The draft Bill annexed to the Report contained a clause 79, which is similar but not identical to s 90. The Report said: "This clause enacts an exclusionary discretion similar to that known as ... 'the Lee discretion' in existing law." The appellant did not contend that the common law and s 90 were identical, but said that they had considerable similarities, and that the common law was of some assistance in applying s 90. The appellant submitted that the primary focus of s 90 was on any incorrect assumptions made by accused persons and the reasons why they made them. The appellant submitted that the purpose of the corresponding common law discretion was "to protect the rights and privileges of the accused person." Among those rights and privileges is an entitlement to remain silent (statute apart) when questioned by police officers, and hence "the accused's freedom to choose to speak to the police", and a relevant issue is "the extent to which that freedom has been impugned."

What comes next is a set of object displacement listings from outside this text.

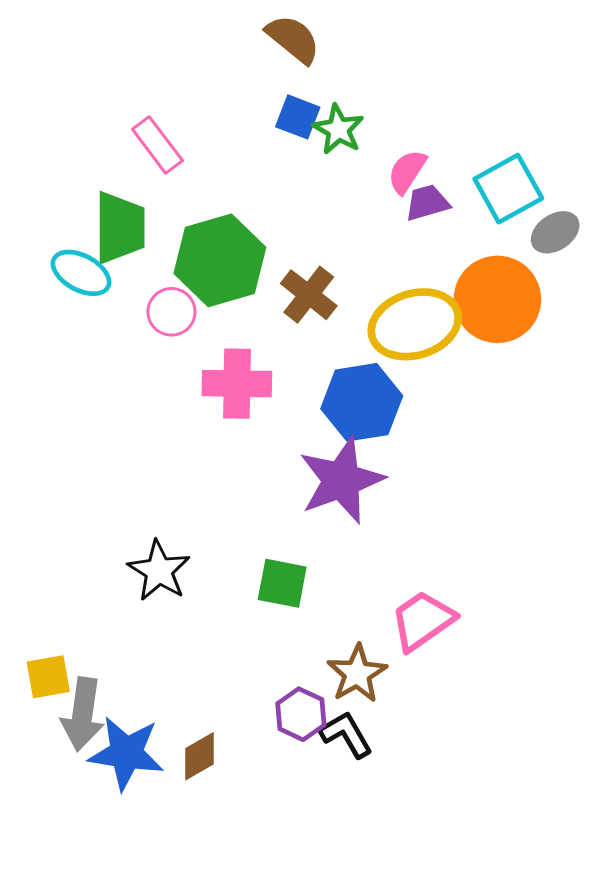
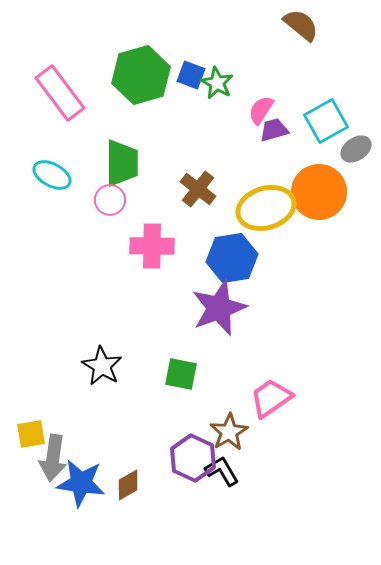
brown semicircle: (293, 39) -> (301, 25), moved
pink rectangle: (157, 145) -> (60, 93), moved, size x1.5
green trapezoid: (120, 228) -> (122, 163), moved
green hexagon: (220, 260) -> (141, 75), moved
purple hexagon: (301, 714) -> (193, 458), size x1.4

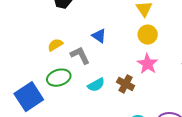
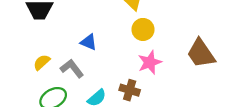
pink star: (148, 64) -> (150, 62), turned 30

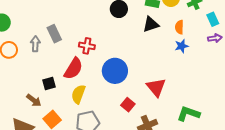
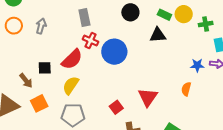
orange semicircle: (179, 27) -> (186, 89), moved
gray rectangle: (54, 34) -> (84, 18), moved
blue star: (182, 46) -> (197, 65), moved
blue circle: (115, 71) -> (114, 52), moved

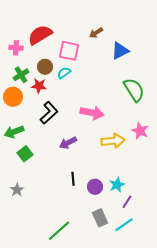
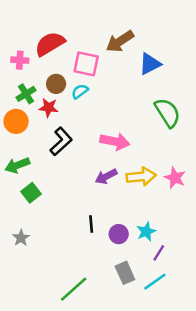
brown arrow: (96, 33) -> (120, 41), size x1.6
pink star: (140, 131) -> (175, 178), moved
purple arrow: (68, 143) -> (106, 176), moved

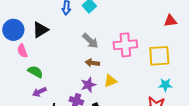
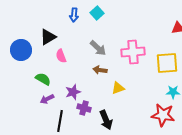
blue circle: (13, 30) -> (21, 50), moved
pink semicircle: (22, 51) -> (61, 56), moved
purple star: (88, 85) -> (73, 92), moved

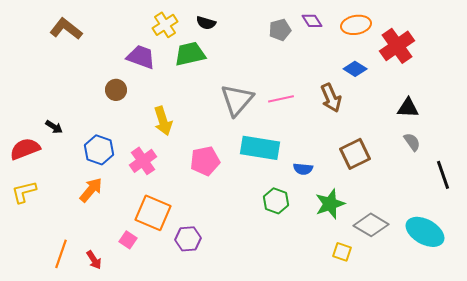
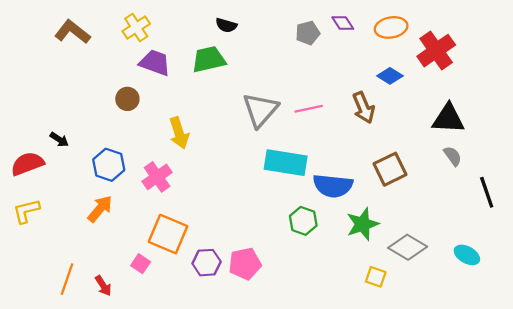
yellow cross: (165, 25) -> (136, 27), moved
black triangle: (408, 108) -> (448, 119), size x1.4
pink pentagon: (205, 161) -> (245, 264), moved
blue semicircle: (303, 169) -> (333, 186), size x1.8
cyan ellipse: (425, 232) -> (467, 255), size x0.6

Public Defenders - Excluding Evidence of Admissions by Dina Yehia SC, 2010
EVIDENCE ACT 1995 - SECT 90
Discretion to exclude admissions
In a criminal proceeding, the court may refuse to admit evidence of an admission, or refuse to admit the evidence to prove a particular fact, if--
(a) the evidence is adduced by the prosecution, and
(b) having regard to the circumstances in which the admission was made, it would be unfair to a defendant to use the evidence.
Note : Part 3.11 contains other exclusionary discretions that are applicable to admissions.